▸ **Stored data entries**

□ □ □

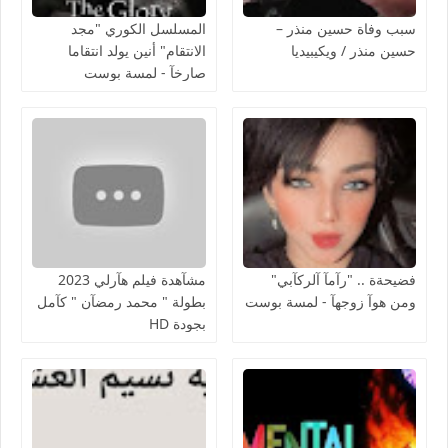
سبب وفاة حسين منذر –
المسلسل الكوري "مجد
حسين منذر / ويكيبيديا
الانتقام" أنين يولد انتقاما
صارخآ - لمسة بوست
فضيحةة .. "رآمآ آلركآبي"
مشآهدة فيلم هآرلي 2023
ومن هوآ زوجهآ - لمسة بوست
بطولة " محمد رمضآن " كآمل
بجودة HD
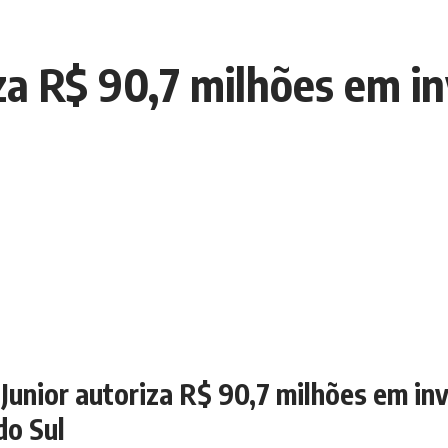
iza R$ 90,7 milhões em i
Junior autoriza R$ 90,7 milhões em in
do Sul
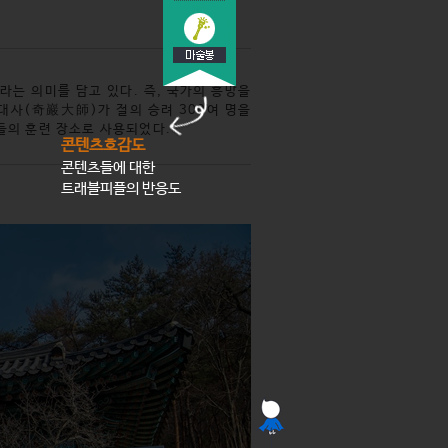
라는 의미를 담고 있다. 즉, 국가의 흥망을
대사(奇巖大師)가 절의 승려 300여 명을
들의 훈련 장소로 사용되었다.
콘텐츠호감도
콘텐츠들에 대한
트래블피플의 반응도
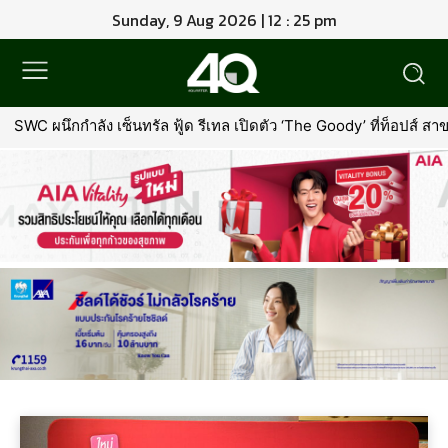
Sunday, 9 Aug 2026 | 12 : 25 pm
WC ผนึกกำลัง เซ็นทรัล ฟู้ด รีเทล เปิดตัว ‘The Goody’ ที่ท็อปส์ สา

□ □ □

For each line of the entries that contains the word "لمسة", make a copy.

صارخآ - لمسة بوست
ومن هوآ زوجهآ - لمسة بوست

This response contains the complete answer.